Nei miei primi anni di vita, ho vissuto per lunghi periodi, quelli più allegri e spensierati, a casa di mia nonna Attilia, in via Cotignola al civico 34, che confinava con il “Collegio di Don Baronio o meglio “Il Vaticano, così lo chiamavano gli abitanti di quella via, spesso e volentieri utilizzando la lingua vernacolare.

Quando, per la prima volta, lo incontrai mentre usciva dall’Istituto, procedendo stancamente in direzione Cattedrale di San Giovanni Battista, si fermò accanto a me accogliendomi con un sorriso che equivaleva ad una carezza, prese un santino di San Francesco d’Assisi e nel donarmelo mi invitò a recitare una preghiera per tutti i poveri e i bisognosi di questo mondo, e mentre lo guardavo e con lui recitavo la preghiera, sentivo una fragranza provenire da quell’omino curvo e malandato, dal tempo e dalle privazioni, che il mio olfatto riuscì a percepire ma non a decodificare e che tutt’oggi considero un “buon odore” legato al suo essere stato un Santo in terra.

Un uomo plurilaureato, proveniente da una famiglia benestante, di medi possidenti terrieri,che riusciva a rapportarsi anche e soprattutto con la gente del popolo, sia che si trattasse di ferventi credenti o di bestemmiatori seriali, ottenendo da tutti un profondo rispetto e aiuto seppur non richiesto. Ho conosciuto un “mangiapreti”, padre di un amico d’infanzia, il quale ogni volta che usciva di casa e vedeva il vecchio canonico procedere arrancando con l’aiuto del bastone, si proponeva di accompagnarlo a destinazione in automobile, con i modi e i gesti di chi sa d’essere di fronte ad un uomo che aveva scelto di vivere per aiutare il prossimo.

Quando il 7 febbraio del 1974, quell’omino dal sorriso carezzevole terminò il suo percorso terreno, furono in tanti a piangerlo certi d’aver perduto una persona dal cuore sempre aperto, e anche quel bambino, dallo sguardo triste e le ginocchia sbucciate, sentì dentro sé come una sorta di assenza, come se gli avessero sottratto dalle mani una grande boa oceanica, sulla quale poteva contare quando le nuvole, d’improvviso, oscuravano il suo ettaro di cielo. Ora, che quel bambino riposa da tempo dentro le segrete della mia anima, a distanza di 50 anni da quel triste giorno, sento il bisogno fisico e mentale di ricordare Don Baronio e di farlo conoscere a tutti quelli che, per ragioni anagrafiche, non hanno avuto la possibilità di incontrarlo lungo il loro cammino.

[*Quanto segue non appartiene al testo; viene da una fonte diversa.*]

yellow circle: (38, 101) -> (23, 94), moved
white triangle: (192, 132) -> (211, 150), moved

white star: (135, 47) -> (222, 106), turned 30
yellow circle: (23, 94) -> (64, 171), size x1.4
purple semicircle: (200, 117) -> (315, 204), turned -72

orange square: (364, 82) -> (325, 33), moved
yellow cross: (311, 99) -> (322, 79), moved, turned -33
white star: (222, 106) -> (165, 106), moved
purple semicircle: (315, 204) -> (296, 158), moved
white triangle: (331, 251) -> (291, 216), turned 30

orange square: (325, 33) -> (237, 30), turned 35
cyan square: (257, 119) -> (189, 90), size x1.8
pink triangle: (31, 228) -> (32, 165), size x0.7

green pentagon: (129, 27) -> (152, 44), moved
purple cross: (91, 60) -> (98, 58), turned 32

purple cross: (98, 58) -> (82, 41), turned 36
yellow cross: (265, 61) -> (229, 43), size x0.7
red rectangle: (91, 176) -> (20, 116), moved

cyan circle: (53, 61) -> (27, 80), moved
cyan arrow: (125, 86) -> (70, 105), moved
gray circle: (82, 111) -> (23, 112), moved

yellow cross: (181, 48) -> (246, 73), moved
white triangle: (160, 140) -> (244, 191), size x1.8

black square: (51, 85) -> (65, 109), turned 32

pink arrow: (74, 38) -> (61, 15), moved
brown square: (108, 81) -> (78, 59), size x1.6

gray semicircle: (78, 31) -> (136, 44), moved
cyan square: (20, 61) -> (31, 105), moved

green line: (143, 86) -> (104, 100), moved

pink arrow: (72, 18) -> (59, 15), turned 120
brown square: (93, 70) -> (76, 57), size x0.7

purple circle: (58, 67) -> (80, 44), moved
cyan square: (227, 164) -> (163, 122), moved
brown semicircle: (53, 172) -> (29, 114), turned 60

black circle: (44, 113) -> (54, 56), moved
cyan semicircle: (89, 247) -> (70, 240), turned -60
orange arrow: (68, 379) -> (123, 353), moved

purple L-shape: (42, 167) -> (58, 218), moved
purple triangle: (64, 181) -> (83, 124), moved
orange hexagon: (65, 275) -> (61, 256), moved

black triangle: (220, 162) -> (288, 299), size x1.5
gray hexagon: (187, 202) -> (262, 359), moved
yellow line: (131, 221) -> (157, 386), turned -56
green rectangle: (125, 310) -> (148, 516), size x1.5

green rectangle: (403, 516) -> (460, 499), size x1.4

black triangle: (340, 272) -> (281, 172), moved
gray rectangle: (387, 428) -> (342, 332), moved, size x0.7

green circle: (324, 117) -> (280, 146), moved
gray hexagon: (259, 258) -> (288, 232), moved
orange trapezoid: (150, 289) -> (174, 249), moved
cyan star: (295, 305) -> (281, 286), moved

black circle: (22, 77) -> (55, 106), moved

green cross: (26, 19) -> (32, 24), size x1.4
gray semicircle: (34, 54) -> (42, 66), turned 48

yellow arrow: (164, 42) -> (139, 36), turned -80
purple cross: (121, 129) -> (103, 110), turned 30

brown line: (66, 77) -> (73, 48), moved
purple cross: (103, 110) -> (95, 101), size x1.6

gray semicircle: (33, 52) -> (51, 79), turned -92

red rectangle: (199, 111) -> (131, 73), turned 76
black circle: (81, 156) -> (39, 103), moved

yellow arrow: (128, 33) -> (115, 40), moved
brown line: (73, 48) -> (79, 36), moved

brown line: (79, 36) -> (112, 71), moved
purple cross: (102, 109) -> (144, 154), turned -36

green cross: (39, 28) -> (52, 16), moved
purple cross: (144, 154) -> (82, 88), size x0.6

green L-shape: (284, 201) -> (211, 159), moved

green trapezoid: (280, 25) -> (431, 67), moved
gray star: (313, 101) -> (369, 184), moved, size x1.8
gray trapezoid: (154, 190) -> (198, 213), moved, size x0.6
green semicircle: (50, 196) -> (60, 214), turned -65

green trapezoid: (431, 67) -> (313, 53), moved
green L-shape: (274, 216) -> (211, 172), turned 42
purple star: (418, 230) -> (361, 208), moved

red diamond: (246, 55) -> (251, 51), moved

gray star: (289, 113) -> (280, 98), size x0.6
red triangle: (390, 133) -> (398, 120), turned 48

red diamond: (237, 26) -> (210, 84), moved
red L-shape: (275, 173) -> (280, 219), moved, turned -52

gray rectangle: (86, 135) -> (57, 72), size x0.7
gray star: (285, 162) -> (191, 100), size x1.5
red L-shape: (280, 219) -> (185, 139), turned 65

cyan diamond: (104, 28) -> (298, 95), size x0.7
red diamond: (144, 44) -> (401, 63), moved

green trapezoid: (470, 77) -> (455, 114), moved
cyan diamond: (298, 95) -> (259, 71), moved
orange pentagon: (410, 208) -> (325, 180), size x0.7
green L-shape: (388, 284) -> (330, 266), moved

Consiglio la lettura dei testi che il Prof. Dino Pieri, gli dedicò tra la metà degli anni settanta e i prima anni del duemila. Cosa mi ha trasmesso quella breve e casuale ma fondamentale frequentazione? Che la povertà quotidiana che ancor oggi mi capita di respirare per le strade della vita, spesso si mostra felice perché vive con la filosofia del “potrebbe andare peggio”.

In un mondo dove 3 miliardi di persone vivono con circa 2,00 € al giorno e, al tempo stesso, le 300 persone più ricche del mondo possiedono la stessa ricchezza dei 3 miliardi dei più poveri, non resta che far tesoro della celebre frase del canonico “servo di Dio”: «Chi dà al povero, riceverà da Dio.»